Podziwiam ja raz spróbowałam i nie dałabym rady przez miesiąc pić
OdpowiedzUsuńMuszę sprawdzić czy drożdżowa mieszanka nie będzie zabójcza dla moich kubków smakowych:D
OdpowiedzUsuńChyba spróbuję :P Widze, że chyba tylko ja uwielbiam drożdże hehe Dla mnie najodpowiedniejszy zestaw to drożdże i woda, bo nie zabije mi smaku drożdży, które zawsze wyjadam z lodówki :)
OdpowiedzUsuńHmm skoro włosy na głowie tak szybko rosną, to rozumiem, że działa to również na włosy na nogach i pod pachą??? ;D Napój faktycznie nie zachęca, ale skoro pomaga to miesiąc można się przemęczyć ;D
OdpowiedzUsuńJa na samą myśl mam odruch wymiotny :P Może gdyby rezultat był szokujący jakoś bym powalczyła.
OdpowiedzUsuń♥ Mój blog.
Zdecydowanie wolałabym z tych drożdży zjeść ciasto ;D
OdpowiedzUsuńA włosy i tak mi szybko rosną, więc takie eksperymenty nie są potrzebne :)

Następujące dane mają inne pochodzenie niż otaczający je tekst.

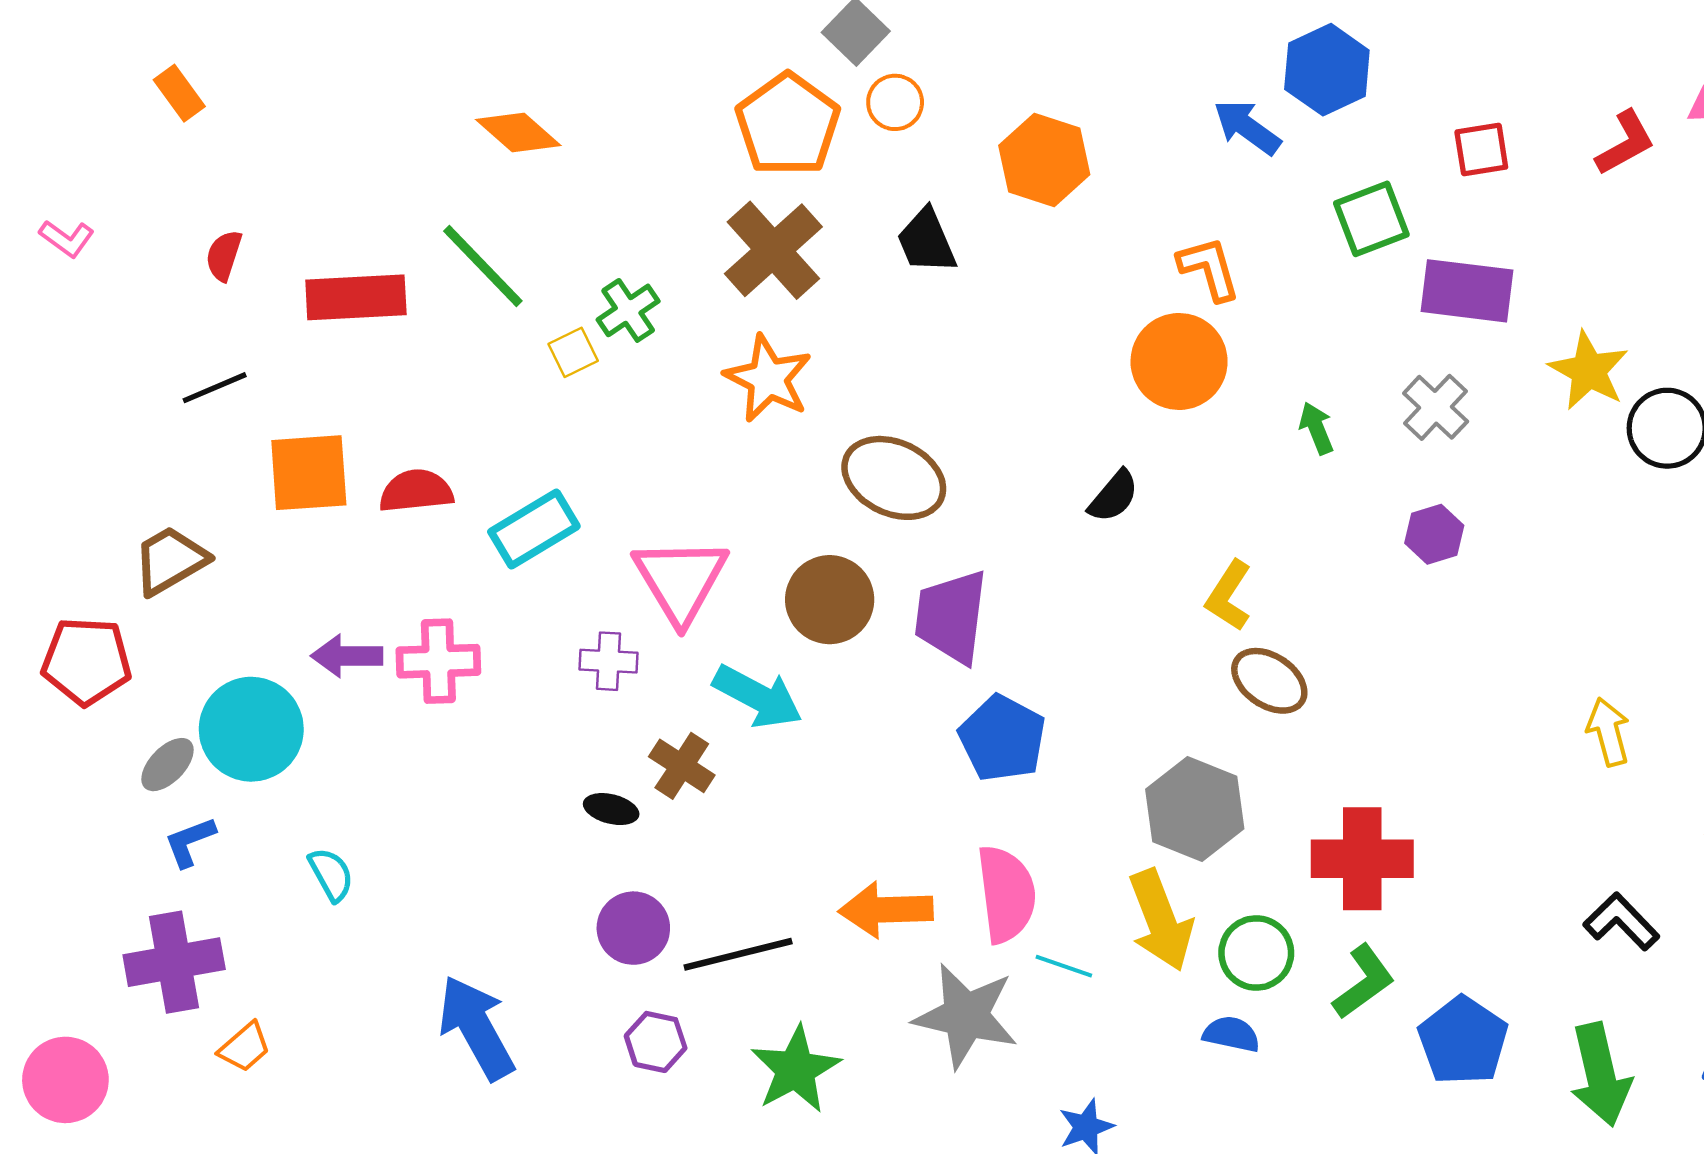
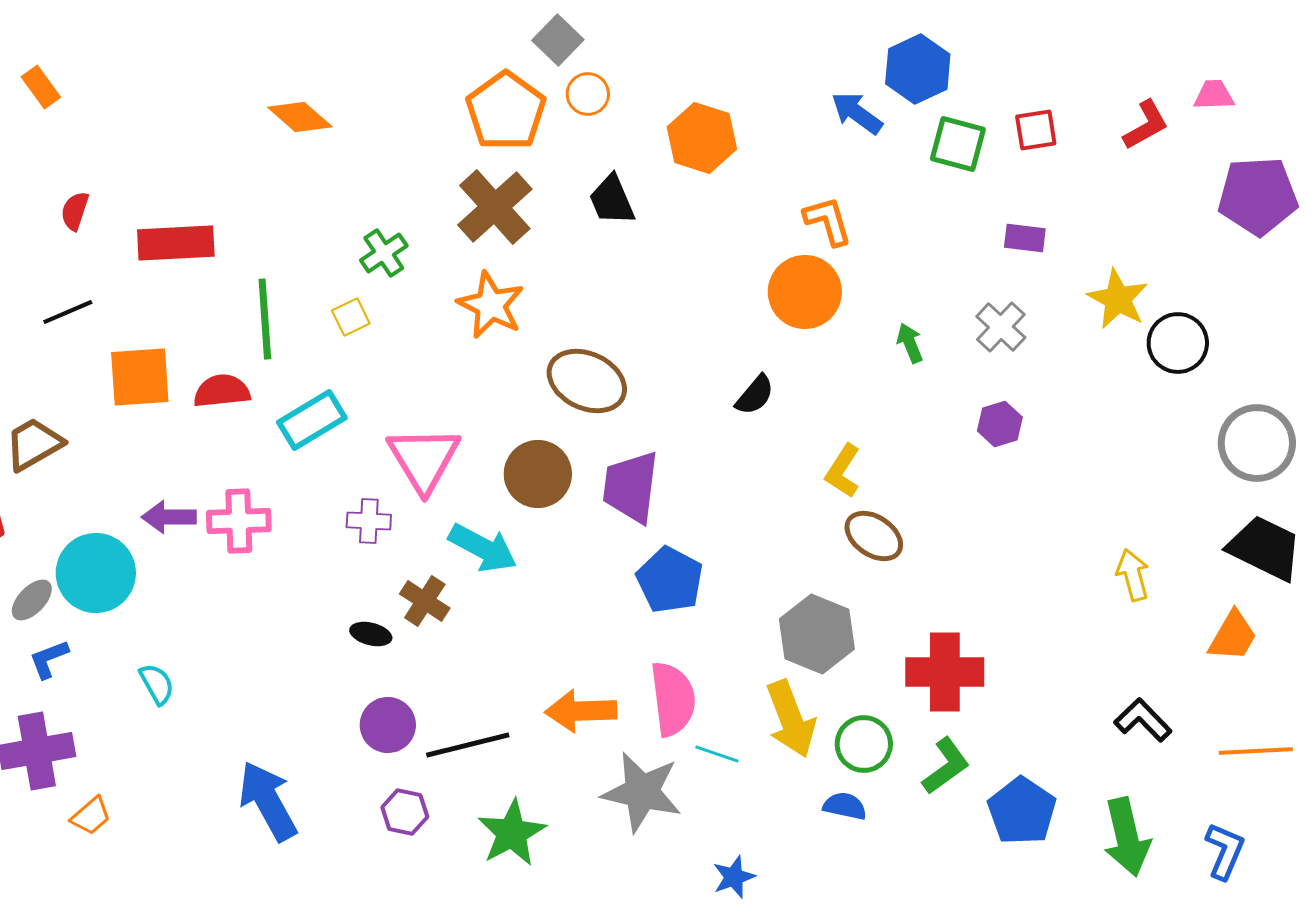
green square: (1371, 219) -> (958, 144), moved, turned 36
green line: (483, 266) -> (265, 319), moved, turned 40
purple rectangle: (1467, 291) -> (1025, 238), size x0.6
yellow square: (573, 352) -> (351, 317), moved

człowiek się całe życie uczy :D
OdpowiedzUsuńprzez przypadek wpadłam na ten artykuł i uznałam że jest bardzo przydatny i postanowiłam się nim podzielić :D
www.xoiknowyoulovemexo.blogspot.com
ja biorę 1/4 kostki wkładam do kubka "gorący kubek knorra" (tata kiedyś myślał że to jakaś nowa śmierdząca zupa :D), zalewam gorącą wodą i czekam tak ok 5 min aż się porządnie zagotują, czasami chwilkę dłużej i potem dokładnie mieszam, dosypuję 1 łyżeczkę kakao i dokładnie mieszam, czekam parę chwil i dosypuję całą łyżkę cappuccino czekoladowego (takiego najtańszego) i porządnie mieszam żeby grudek nie było itp.
OdpowiedzUsuńczasami dodawałam malutką łyżkę miodu chyba lipowego, ale teraz nie dodaje i tylko w takiej opcji mogę to świństwo wypić :)
może i Tobie taki sposób przypasuje bardziej.
Męczę się tylko dla włosów, ale jak wczoraj był dzień że nie miałam kiedy nawet tego przyrządzić i wypić to wcale za tymi drożdżami nie zatęskniłam :p hehe ale dzisiaj nadrobię.